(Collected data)

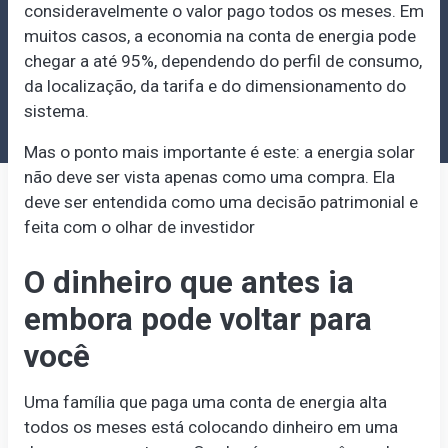
consideravelmente o valor pago todos os meses. Em
muitos casos, a economia na conta de energia pode
chegar a até 95%, dependendo do perfil de consumo,
da localização, da tarifa e do dimensionamento do
sistema.
Mas o ponto mais importante é este: a energia solar
não deve ser vista apenas como uma compra. Ela
deve ser entendida como uma decisão patrimonial e
feita com o olhar de investidor
O dinheiro que antes ia
embora pode voltar para
você
Uma família que paga uma conta de energia alta
todos os meses está colocando dinheiro em uma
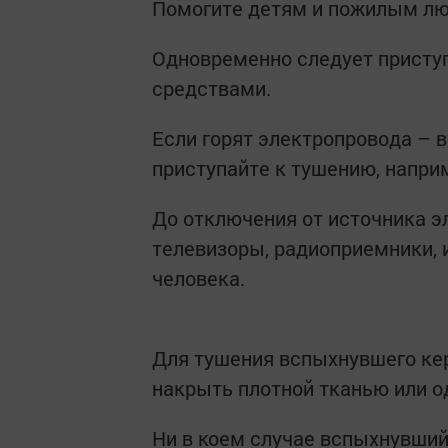
Помогите детям и пожилым лю
Одновременно следует присту
средствами.
Если горят электропровода – 
приступайте к тушению, напри
До отключения от источника э
телевизоры, радиоприемники, 
человека.
Для тушения вспыхнувшего кер
накрыть плотной тканью или о
Ни в коем случае вспыхнувший 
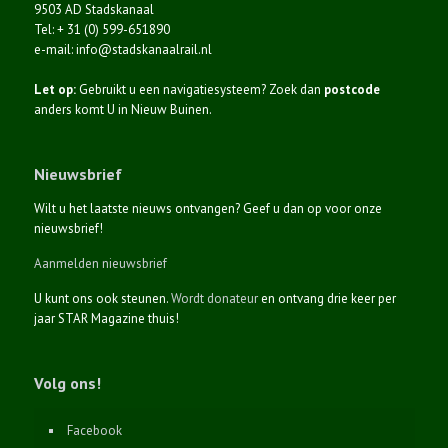
9503 AD Stadskanaal
Tel: + 31 (0) 599-651890
e-mail: info@stadskanaalrail.nl
Let op:
Gebruikt u een navigatiesysteem? Zoek dan
postcode
anders komt U in Nieuw Buinen.
Nieuwsbrief
Wilt u het laatste nieuws ontvangen? Geef u dan op voor onze
nieuwsbrief!
Aanmelden nieuwsbrief
U kunt ons ook steunen.
Wordt donateur
en ontvang drie keer per
jaar STAR Magazine thuis!
Volg ons!
Facebook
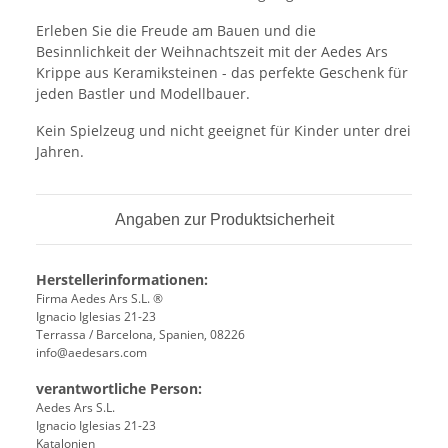
Erleben Sie die Freude am Bauen und die
Besinnlichkeit der Weihnachtszeit mit der Aedes Ars
Krippe aus Keramiksteinen - das perfekte Geschenk für
jeden Bastler und Modellbauer.
Kein Spielzeug und nicht geeignet für Kinder unter drei
Jahren.
Angaben zur Produktsicherheit
Herstellerinformationen:
Firma Aedes Ars S.L. ®
Ignacio Iglesias 21-23
Terrassa / Barcelona, Spanien, 08226
info@aedesars.com
verantwortliche Person:
Aedes Ars S.L.
Ignacio Iglesias 21-23
Katalonien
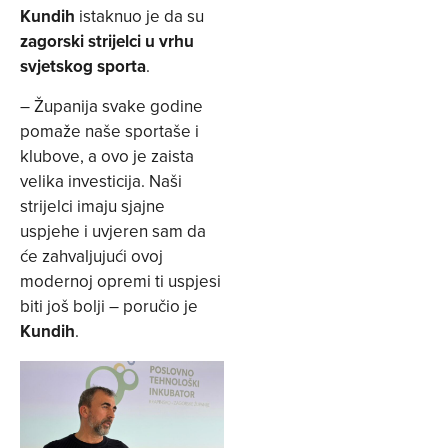
Kundih
istaknuo je da su
zagorski strijelci u vrhu
svjetskog sporta
.
– Županija svake godine
pomaže naše sportaše i
klubove, a ovo je zaista
velika investicija. Naši
strijelci imaju sjajne
uspjehe i uvjeren sam da
će zahvaljujući ovoj
modernoj opremi ti uspjesi
biti još bolji – poručio je
Kundih
.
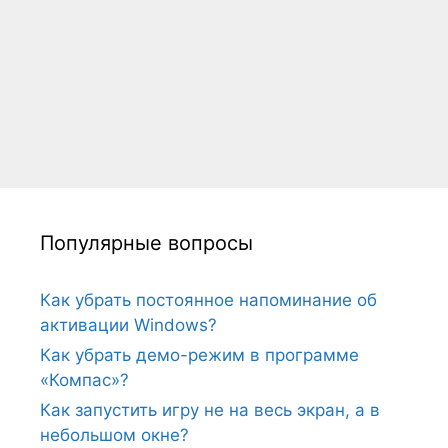
Популярные вопросы
Как убрать постоянное напоминание об
активации Windows?
Как убрать демо-режим в программе
«Компас»?
Как запустить игру не на весь экран, а в
небольшом окне?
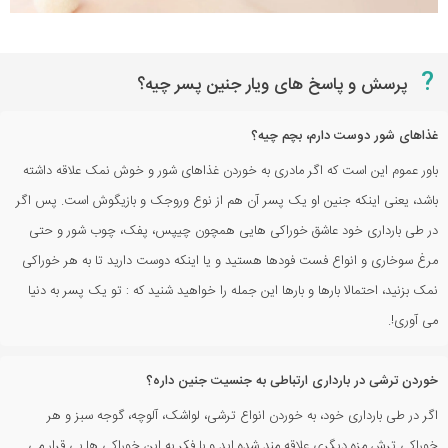
?
پرسش و پاسخ های ویار جنین پسر چیه؟
غذاهای شور دوست دارم، بچم چیه؟
باور عموم این است که اگر مادری به خوردن غذاهای شور و خوش نمک علاقه داشته
باشد، یعنی اینکه جنین او یک پسر آن هم از نوع وروجک و بازیگوش است. پس اگر
در طی بارداری خود عاشق خوراکی هایی همچون چیپس، پفک، چوب شور و حتی
مرغ سوخاری و انواع فست فودها هستید و یا اینکه دوست دارید تا به هر خوراکی
نمک بزنید، احتمالا بارها و بارها این جمله را خواهید شنید که : تو یک پسر به دنیا
می آوری!.
خوردن ترشی در بارداری ارتباطی به جنسیت جنین داره؟
اگر در طی بارداری خود، به خوردن انواع ترشی، لواشک، آلوچه، گوجه سبز و هر
خوراکی ترش مزه دیگری علاقه مند شده اید و با فکر به این خوراکی ها بی قرار می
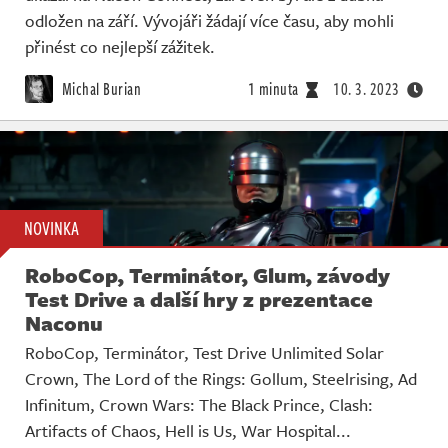
odložen na září. Vývojáři žádají více času, aby mohli
přinést co nejlepší zážitek.
Michal Burian
1 minuta
10. 3. 2023
NOVINKA
RoboCop, Terminátor, Glum, závody
Test Drive a další hry z prezentace
Naconu
RoboCop, Terminátor, Test Drive Unlimited Solar
Crown, The Lord of the Rings: Gollum, Steelrising, Ad
Infinitum, Crown Wars: The Black Prince, Clash:
Artifacts of Chaos, Hell is Us, War Hospital...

*Problem statement*. In the records above, find the line with "klubove, a ovo je zaista" and the line with "RoboCop, Terminátor, Test". Write out exactly those lines and every one between, with no pictures and no other lines.

*Problem solution*.
klubove, a ovo je zaista
velika investicija. Naši
strijelci imaju sjajne
uspjehe i uvjeren sam da
će zahvaljujući ovoj
modernoj opremi ti uspjesi
biti još bolji – poručio je
Kundih
.
Популярные вопросы
Как убрать постоянное напоминание об
активации Windows?
Как убрать демо-режим в программе
«Компас»?
Как запустить игру не на весь экран, а в
небольшом окне?
?
پرسش و پاسخ های ویار جنین پسر چیه؟
غذاهای شور دوست دارم، بچم چیه؟
باور عموم این است که اگر مادری به خوردن غذاهای شور و خوش نمک علاقه داشته
باشد، یعنی اینکه جنین او یک پسر آن هم از نوع وروجک و بازیگوش است. پس اگر
در طی بارداری خود عاشق خوراکی هایی همچون چیپس، پفک، چوب شور و حتی
مرغ سوخاری و انواع فست فودها هستید و یا اینکه دوست دارید تا به هر خوراکی
نمک بزنید، احتمالا بارها و بارها این جمله را خواهید شنید که : تو یک پسر به دنیا
می آوری!.
خوردن ترشی در بارداری ارتباطی به جنسیت جنین داره؟
اگر در طی بارداری خود، به خوردن انواع ترشی، لواشک، آلوچه، گوجه سبز و هر
خوراکی ترش مزه دیگری علاقه مند شده اید و با فکر به این خوراکی ها بی قرار می
odložen na září. Vývojáři žádají více času, aby mohli
přinést co nejlepší zážitek.
Michal Burian
1 minuta
10. 3. 2023
NOVINKA
RoboCop, Terminátor, Glum, závody
Test Drive a další hry z prezentace
Naconu
RoboCop, Terminátor, Test Drive Unlimited Solar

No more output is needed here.